Needless to say, then, conducting the oral history interviews was by far my favorite aspect of this course. To be able to listen intently to the stories, experiences, hopes, and ideas of two individuals the likes of whom I had never encountered before was simply awe-inspiring (and paid off in a practical way, too, when one of them invited me over for Easter dinner afterwards). I was better able to hone my skills as an interviewer in this process as I continually tested how to ask the right questions at the right times, and to otherwise simply allow the one speaking to do just that—speak.

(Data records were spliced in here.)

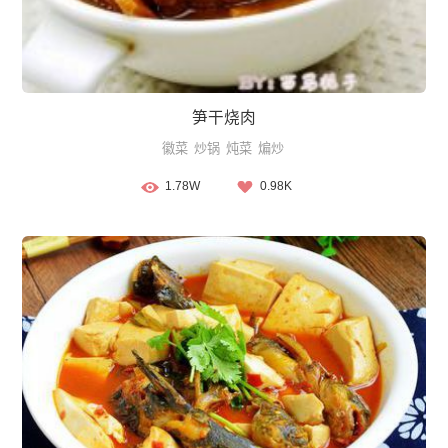
笋干烧肉
徽菜
炒锅
炖菜
煸炒
1.78W
0.98K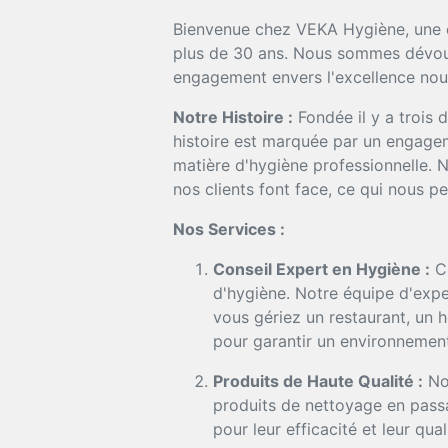
Bienvenue chez VEKA Hygiène, une en
plus de 30 ans. Nous sommes dévoués
engagement envers l'excellence nous
Notre Histoire :
Fondée il y a trois 
histoire est marquée par un engageme
matière d'hygiène professionnelle.
nos clients font face, ce qui nous pe
Nos Services :
Conseil Expert en Hygiène :
Ch
d'hygiène. Notre équipe d'expe
vous gériez un restaurant, un 
pour garantir un environnement
Produits de Haute Qualité :
Nou
produits de nettoyage en passa
pour leur efficacité et leur qual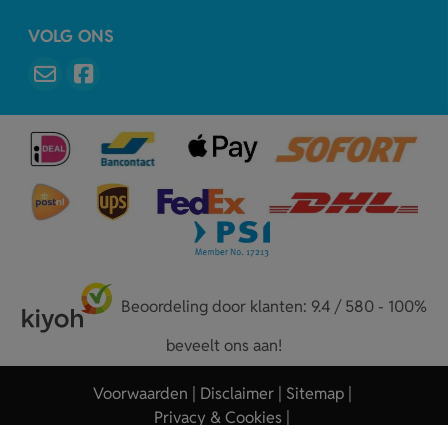
VOLG ONS
Beoordeling door klanten: 9.4 / 580 - 100%
beveelt ons aan!
Voorwaarden
Disclaimer
Sitemap
Privacy & Cookies
Copyright © 2026 - Sleutelhangers.nl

Writing the narrative pages was my next most appreciated activity. While writing always involves some degree of interpretation, no matter how skilled the author, I nonetheless enjoyed the opportunity to, as objectively as possible, listen to the conversations I had over again and to select what seemed to me the most salient points—the highs and lows, the hopes, hindrances, and helps that my new friends experience in their lives in the United States. The “three H’s” around which we organized our narratives provided a fun storytelling tool while also permitting us to represent a broad range of what was said, from negative to positive, on a broad range of topics, from education and work to community building and the political situation of the DRC.

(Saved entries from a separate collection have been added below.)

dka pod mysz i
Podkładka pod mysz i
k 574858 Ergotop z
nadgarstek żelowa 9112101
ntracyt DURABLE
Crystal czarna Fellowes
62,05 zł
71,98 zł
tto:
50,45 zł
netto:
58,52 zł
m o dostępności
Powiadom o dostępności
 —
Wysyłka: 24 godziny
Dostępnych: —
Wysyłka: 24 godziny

When it came to building the website, a few challenges arose that necessitated deviating from the original version of the contract. While we originally hoped to include an ArcGIS map, we quickly had to change from this course, as we learned that this is in fact not the same thing as a StoryMap, which is the format we had been hoping for. We were able to switch to this format, which Megan utilized with great success. Megan also compiled a phenomenal Google Slides presentation on the process behind the Diversity Visa.

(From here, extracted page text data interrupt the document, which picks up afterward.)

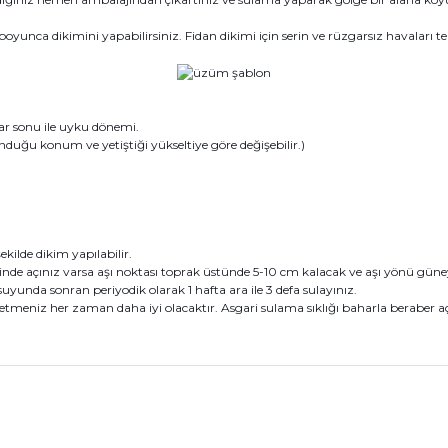
yunca dikimini yapabilirsiniz. Fidan dikimi için serin ve rüzgarsız havaları ter
r sonu ile uyku dönemi.
ğu konum ve yetiştiği yükseltiye göre değişebilir.)
ekilde dikim yapılabilir.
e açınız varsa aşı noktası toprak üstünde 5-10 cm kalacak ve aşı yönü güneye b
suyunda sonran periyodik olarak 1 hafta ara ile 3 defa sulayınız.
tmeniz her zaman daha iyi olacaktır. Asgari sulama sıklığı baharla beraber açı
konularda yetersiz gördüğünüz noktaları öneri formunu kullanarak tarafım
Bu ürüne ilk yorumu siz yapın!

I also used a Google Slides presentation to give a briefing on the relevant political and historical background of the DRC which is important for the viewer to keep in mind when listening to our population’s interviews. While we originally hoped to use VideoPad for this information, I quickly found that I had considerable difficulty working that software, due to the fact that I’ve not received formal instruction in it. Luckily, Professors Donaldson and Bettencourt talked us through this in our conference, where we decided that Google Slides would be the way to go.
In the end, I’m very glad for the local connections I built while working on this project. What I learned above all is that it takes intentional connections for a community to fully come together and integrate in solidarity, and in learning this, I was at the start of doing just that.